Перейти к основному содержимому

Codebase Layout

The Crawbl backend lives in a single Go repository (crawbl-backend).

In plain language, this page is the map you use when you know what kind of change you need to make, but you do not yet know where in the repo that change belongs.

Understanding its directory structure is the fastest way to orient yourself when you need to find or change something.

Repository Tree

crawbl-backend/
├── cmd/
│ ├── crawbl/ # Unified CLI + runtime entrypoints
│ │ ├── app/ # `crawbl app build/deploy`
│ │ ├── dev/ # local dev commands (`start`, `lint`, `verify`, ...)
│ │ ├── infra/ # `crawbl infra plan/update/destroy/bootstrap`
│ │ ├── platform/ # platform subcommands
│ │ │ ├── orchestrator/ # orchestrator startup
│ │ │ └── userswarm/ # userswarm webhook
│ │ ├── setup/ # developer machine bootstrap
│ │ └── test/ # `crawbl test unit|e2e`
│ ├── crawbl-agent-runtime/ # Agent Runtime binary (deployed per-workspace)
│ └── envoy-auth-filter/ # Envoy ext_authz WASM filter binary

├── proto/agentruntime/v1/ # gRPC proto definitions (runtime.proto, memory.proto)

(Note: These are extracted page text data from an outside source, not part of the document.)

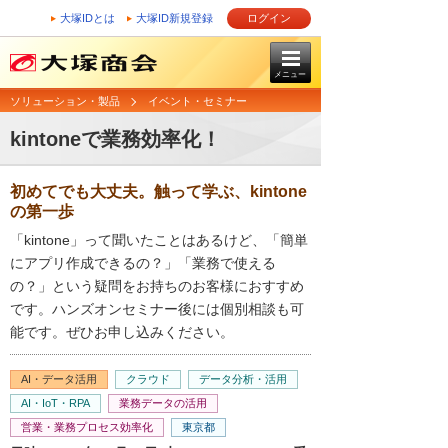
大塚IDとは
大塚ID新規登録
ログイン
メニュー
ソリューション・製品
イベント・セミナー
kintoneで業務効率化！
初めてでも大丈夫。触って学ぶ、kintone
の第一歩
「kintone」って聞いたことはあるけど、「簡単
にアプリ作成できるの？」「業務で使える
の？」という疑問をお持ちのお客様におすすめ
です。ハンズオンセミナー後には個別相談も可
能です。ぜひお申し込みください。
AI・データ活用
クラウド
データ分析・活用
AI・IoT・RPA
業務データの活用
営業・業務プロセス効率化
東京都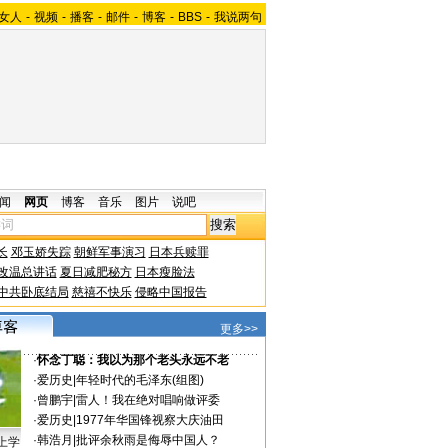
女人
-
视频
-
播客
-
邮件
-
博客
-
BBS
-
我说两句
闻
网页
博客
音乐
图片
说吧
长
邓玉娇失踪
朝鲜军事演习
日本兵赎罪
改温总讲话
夏日减肥秘方
日本瘦脸法
中共卧底结局
慈禧不快乐
侵略中国报告
更多>>
·
怀念丁聪：我以为那个老头永远不老
·
爱历史
|
年轻时代的毛泽东(组图)
·
曾鹏宇
|
雷人！我在绝对唱响做评委
·
爱历史
|
1977年华国锋视察大庆油田
·
韩浩月
|
批评余秋雨是侮辱中国人？
上学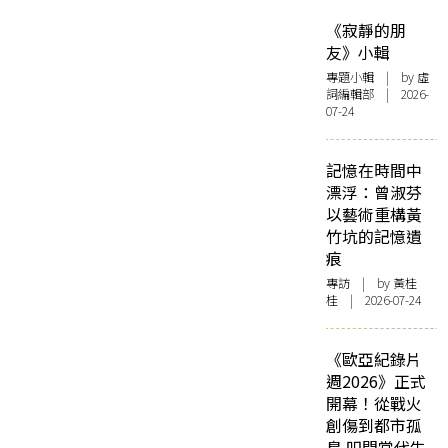
《寂靜的朋
友》小輯
專題小輯
| by 虛
詞編輯部 | 2026-
07-24
記憶在時間中
漂浮：曾淑芬
以藝術重構黃
竹坑的記憶遺
痕
專訪
| by 黃桂
桂 | 2026-07-24
《歐亞紀錄片
週2026》正式
開幕！從戰火
創傷到都市孤
島 叩問當代生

├── internal/ # All business logic (unexported)
│ ├── orchestrator/ # API domain core
│ │ ├── repo/ # Repository layer (persistence)
│ │ │ └── usagerepo/ # Usage counters + quota queries
│ │ ├── memory/ # MemPalace subsystem
│ │ │ ├── types.go # Drawer, Entity, Triple, Identity,
│ │ │ │ # HybridSearchResult, PipelineTier
│ │ │ │ # constants, HeuristicKillSwitchValue
│ │ │ ├── autoingest/ # In-process pond pool (NOT River)
│ │ │ │ ├── types.go # Service, Work, Deps, Config, Metrics
│ │ │ │ ├── service.go # NewService — wires pond.TypedPool
│ │ │ │ ├── worker.go # per-chunk pipeline (classify→embed→persist)
│ │ │ │ └── helpers.go # isNoise, chunkText, buildDrawer, …
│ │ │ ├── extract/ # Heuristic + LLM classifiers
│ │ │ ├── config/ # Embedded JSON tuning
│ │ │ ├── jobs/ # Cold-classification business logic
│ │ │ │ ├── process.go # RunProcess(ctx, deps)
│ │ │ │ ├── maintain.go # RunMaintain(ctx, deps)
│ │ │ │ ├── enrich.go # RunEnrich(ctx, deps)
│ │ │ │ └── centroids.go # RunCentroidRecompute(ctx, deps)
│ │ │ ├── layers/ # 4-layer retrieval stack (L0–L3)
│ │ │ └── repo/ # All persistence
│ │ │ ├── types.go # DrawerRepo / KGRepo / PalaceGraphRepo
│ │ │ │ # / IdentityRepo / CentroidRepo interfaces
│ │ │ ├── drawerrepo/ # pgvector + hybrid CTE search
│ │ │ ├── centroidrepo/ # memory_type_centroids (Phase 2)
│ │ │ ├── kgrepo/ # Knowledge graph store
│ │ │ ├── palacegraphrepo/ # BFS + Redis-cached aggregation
│ │ │ └── identityrepo/ # memory_identities upsert/read
│ │ ├── queue/ # All River background jobs (5 files)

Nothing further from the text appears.